ModelScope has wired an agent evaluation path into EvalScope, its open-source model evaluation framework, letting developers run familiar benchmarks like GSM8K, AIME, IFEval and SWE-bench not as one-shot question-and-answer prompts but as multi-turn agent runs. The model generates a step, calls a tool, reads the observation, and goes again until it either solves the task or burns through its turns. The repo sits at roughly 2,500 stars and ships under Apache-2.0.
That's the pitch, anyway, and it's a sensible direction. In production a model rarely just answers in text. It calls functions, writes code, runs a shell or Python, gets something wrong, reads the traceback, patches its own solution, and keeps going. A static accuracy score on a frozen test set tells you almost nothing about that.
What's actually new here, and what isn't
Worth being precise. A lot of the agentic plumbing has been in EvalScope for months. The SWE-bench integration landed in late 2025, covering the Verified, Lite and mini variants and scoring patches through unit-test verification. Function-calling evaluation runs through general_fc and the BFCL leaderboards. And tau-bench already simulates multi-turn dialogues between an agent and a model-played user, with domain API toolsets and policy guardrails.
So the headline framing, that you flip on agent mode in a TaskConfig and an existing benchmark becomes an agent run, is more about packaging than invention. Which is fine. Packaging is the whole value proposition of an eval harness. The promise that you don't rewrite the old benchmarks, you just toggle the config, is the part that matters to anyone who's maintained a pile of brittle eval scripts.
I'll flag one thing: I couldn't find a docs page sitting under a clean "Agent Evaluation Mode" heading with a single switchable strategy flag. The pieces are documented across separate benchmark pages. So treat the one-line-config claim as the announcement's framing until the unified docs show up.

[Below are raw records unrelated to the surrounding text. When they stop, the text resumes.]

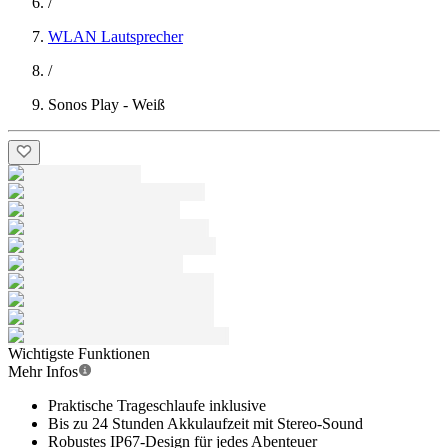
/
WLAN Lautsprecher
/
Sonos Play - Weiß
Wichtigste Funktionen
Mehr Infos
Praktische Trageschlaufe inklusive
Bis zu 24 Stunden Akkulaufzeit mit Stereo-Sound
Robustes IP67-Design für jedes Abenteuer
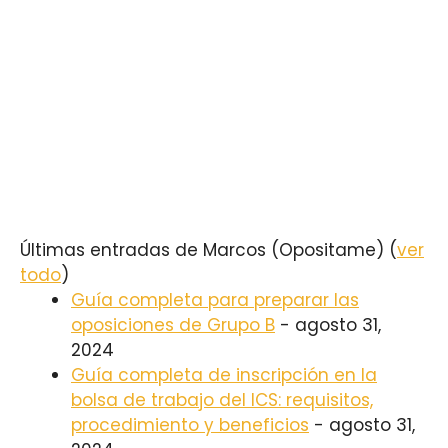
Últimas entradas de Marcos (Opositame)
(
ver
todo
)
Guía completa para preparar las
oposiciones de Grupo B
- agosto 31,
2024
Guía completa de inscripción en la
bolsa de trabajo del ICS: requisitos,
procedimiento y beneficios
- agosto 31,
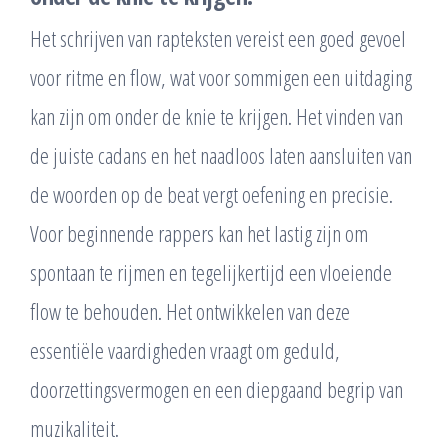
Het schrijven van rapteksten vereist een goed gevoel
voor ritme en flow, wat voor sommigen een uitdaging
kan zijn om onder de knie te krijgen. Het vinden van
de juiste cadans en het naadloos laten aansluiten van
de woorden op de beat vergt oefening en precisie.
Voor beginnende rappers kan het lastig zijn om
spontaan te rijmen en tegelijkertijd een vloeiende
flow te behouden. Het ontwikkelen van deze
essentiële vaardigheden vraagt om geduld,
doorzettingsvermogen en een diepgaand begrip van
muzikaliteit.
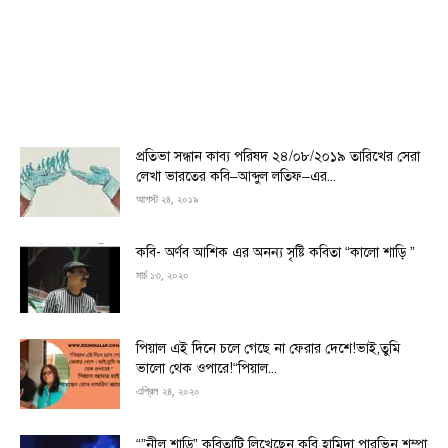
প্রতিভা সন্ধান কাব্য পরিষদ ২৪/০৮/২০১৯ তারিখের সেরা
লেখা ভারতের কবি–আব্দুল লতিফ–এর...
আগস্ট ২৪, ২০১৯
কবি- অর্ণব আশিক এর অনন্য সৃষ্টি কবিতা “কালো শাড়ি ”
মার্চ ১৩, ২০২০
পিয়াল এই দিনে চলে গেছে না ফেরার দেশে!ভাই,তুমি
ভালো থেক ওপারে!“পিয়াল...
এপ্রিল ২৪, ২০২০
“”নীল শাড়ি” কবিতাটি লিখেছেন কবি হামিদা পারভিন শম্পা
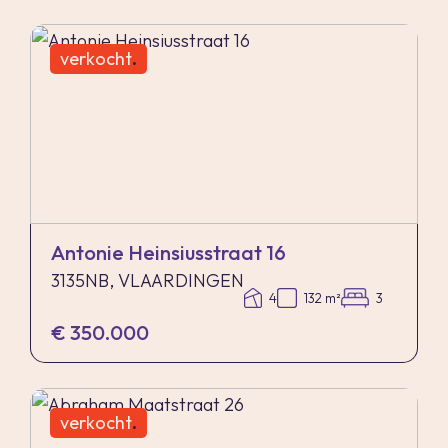
verkocht
.
Antonie Heinsiusstraat 16
3135NB, VLAARDINGEN
4
132 m²
3
€ 350.000
verkocht
.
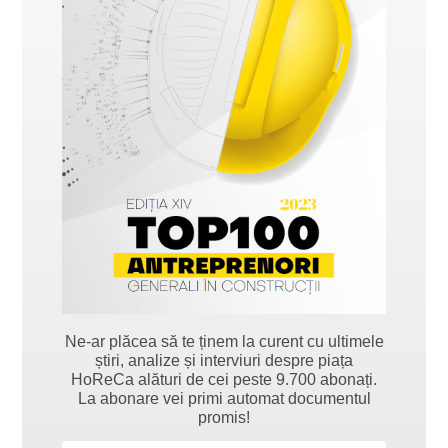
Ne-ar plăcea să te ținem la curent cu ultimele
știri, analize și interviuri despre piața
HoReCa alături de cei peste 9.700 abonați.
La abonare vei primi automat documentul
promis!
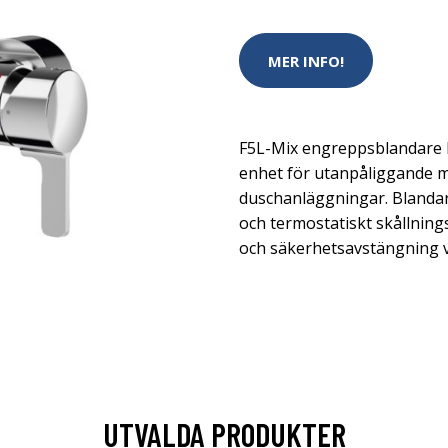
MER INFO!
F5L-Mix engreppsblandare
enhet för utanpåliggande m
duschanläggningar. Blanda
och termostatiskt skållnings
och säkerhetsavstängning v
UTVALDA PRODUKTER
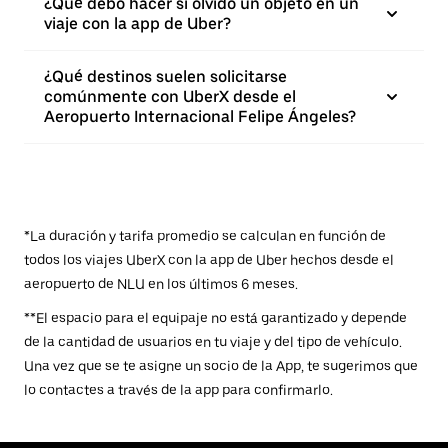
¿Qué debo hacer si olvido un objeto en un
viaje con la app de Uber?
¿Qué destinos suelen solicitarse
comúnmente con UberX desde el
Aeropuerto Internacional Felipe Ángeles?
*La duración y tarifa promedio se calculan en función de
todos los viajes UberX con la app de Uber hechos desde el
aeropuerto de NLU en los últimos 6 meses.
**El espacio para el equipaje no está garantizado y depende
de la cantidad de usuarios en tu viaje y del tipo de vehículo.
Una vez que se te asigne un socio de la App, te sugerimos que
lo contactes a través de la app para confirmarlo.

The sandbox is the real story
Here's the part that's easy to skip past and shouldn't be. Agent benchmarks that let a model run shell and Python without isolation are, functionally, you executing untrusted generated code on your box. EvalScope routes this through Docker and ms-enclave, described as a modular agent sandbox runtime. Code benchmarks like HumanEval and LiveCodeBench gained sandboxed execution in the second half of 2025, with both local and remote run modes added shortly after.
This is the unglamorous infrastructure that determines whether an agent eval is something you can actually run on shared hardware or a liability you quietly avoid. Good that it's there by default.

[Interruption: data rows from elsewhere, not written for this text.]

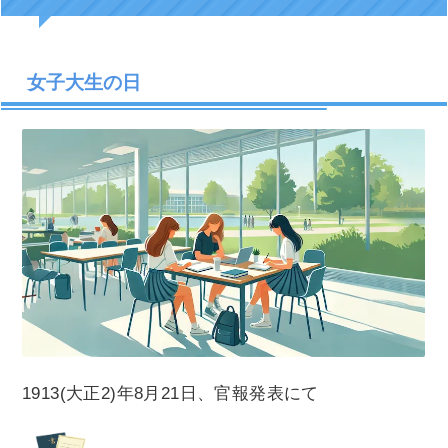
女子大生の日
1913(大正2)年8月21日、官報発表にて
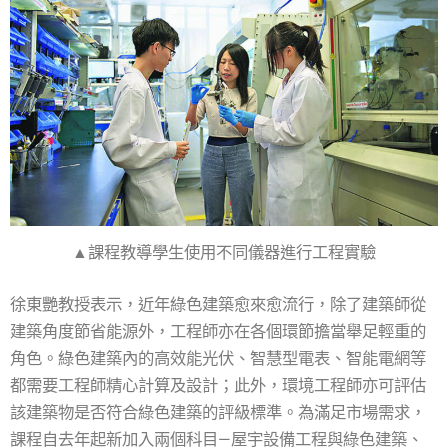
▲課程教導學生使用不同儀器進行工程實驗
徐東艷教授表示，近年綠色建築愈來愈流行，除了建築師從
建築角度節省能源外，工程師亦在各個環節擔當舉足輕重的
角色。綠色建築內的高效能光伏、智慧型電表、智能電網等
都需要工程師精心計算及設計；此外，環境工程師亦可評估
該建築物是否符合綠色建築的評級標準。為滿足市場需求，
課程自去年起新加入兩個科目—屋宇設備工程與綠色建築、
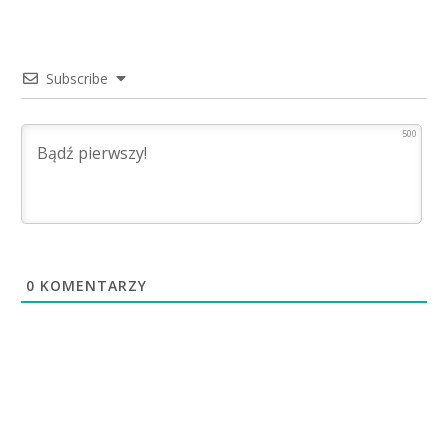
Subscribe
500
0
KOMENTARZY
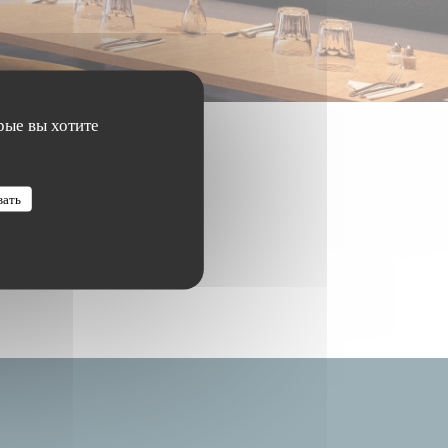
рые вы хотите
вать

Traces, not just a number in a table
The other genuinely useful bit: full trace capture. Every step, every tool call, every error, every observation, replayable in the Gradio-based dashboard (the evalscope app command, served on port 7861). For debugging an agent that fails on turn seven of a SWE-bench task, a single mean accuracy figure is useless. You need to see where the loop went sideways.
And this is where I'd push back on the typical agent-eval pitch. A multi-turn pass rate is a noisier signal than people pretend. The SWE-bench Verified leaderboard itself notes that results from mini-SWE-agent 1.x and 2.x aren't directly comparable, because 2.x switched to tool-calling to invoke actions while 1.x parsed actions out of raw output strings. Same model, same problems, different scaffold, different scores. So when you compare two models under "agent mode," you're partly comparing the agent loop, the prompt template, the max-turn budget, and the tool schema. Not just the model.
The trace viewer at least lets you see that, instead of trusting the leaderboard cell.
So is it worth it?
If you're shipping anything that calls tools, probably yes. The shift in how we evaluate AI systems is moving from "which model is smarter on a frozen test" toward the messier question of how a model behaves inside a loop, with tools, errors, constraints and real environment state. That second question is the one that breaks things in production.
Just don't read an agent-mode pass rate as gospel. Read the traces. Note your turn budget. Check what the sandbox actually allowed. The number on its own travels worse than it looks.
EvalScope's latest tagged release is v1.5.0, from March 2026. The agent-mode docs and config examples live in the project's Read the Docs site, and the SWE-bench Pro request is still an open issue, so the benchmark coverage is clearly still moving.